- _WHAT IS EXPECTED_
An exact reproduction of the records is required. Images must be left out.

- _SOURCE INFORMATION_
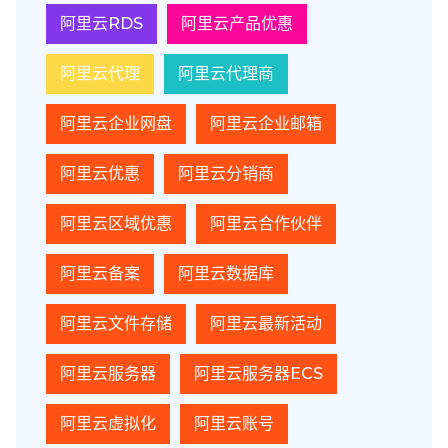
阿里云RDS
阿里云产品优惠
阿里云代理
阿里云代理商
阿里云企业网盘
阿里云企业邮箱
阿里云优惠
阿里云分销商
阿里云区域优惠
阿里云合作伙伴
阿里云备案
阿里云数据库
阿里云文件存储
阿里云最新活动
阿里云服务器
阿里云服务器ECS
阿里云虚拟化
阿里云账号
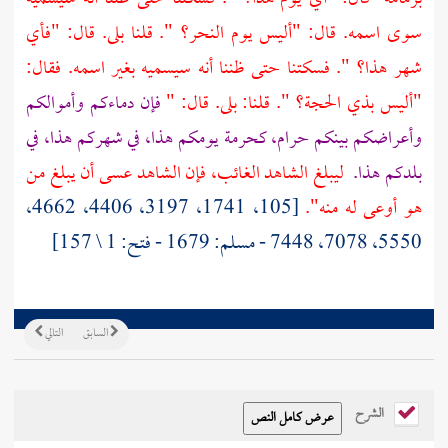
سوى اسمه. قال: "أليس يوم النحر؟ ". قلنا بلى. قال: "فأي
شهر هذا؟ ". فسكتنا حتى ظننا أنه سيسميه بغير اسمه. فقال:
"أليس بذي الحجة؟ ". قلنا: بلى. قال: "
فإن دماءكم وأموالكم
وأعراضكم بينكم حرام، كحرمة يومكم هذا، في شهركم هذا، في
بلدكم هذا.
ليبلغ الشاهد الغائب، فإن الشاهد عسى أن يبلغ من
هو أوعى له منه".
[105، 1741، 3197، 4406، 4662،
5550، 7078، 7448 - مسلم: 1679 - فتح: 1 \ 157]
السابق
التالي
الشرح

- _ANSWER BELOW_
阿里云RDS
阿里云产品优惠
阿里云代理
阿里云代理商
阿里云企业网盘
阿里云企业邮箱
阿里云优惠
阿里云分销商
阿里云区域优惠
阿里云合作伙伴
阿里云备案
阿里云数据库
阿里云文件存储
阿里云最新活动
阿里云服务器
阿里云服务器ECS
阿里云虚拟化
阿里云账号
سوى اسمه. قال: "أليس يوم النحر؟ ". قلنا بلى. قال: "فأي
شهر هذا؟ ". فسكتنا حتى ظننا أنه سيسميه بغير اسمه. فقال:
"أليس بذي الحجة؟ ". قلنا: بلى. قال: "
فإن دماءكم وأموالكم
وأعراضكم بينكم حرام، كحرمة يومكم هذا، في شهركم هذا، في
بلدكم هذا.
ليبلغ الشاهد الغائب، فإن الشاهد عسى أن يبلغ من
هو أوعى له منه".
[105، 1741، 3197، 4406، 4662،
5550، 7078، 7448 - مسلم: 1679 - فتح: 1 \ 157]
السابق
التالي
الشرح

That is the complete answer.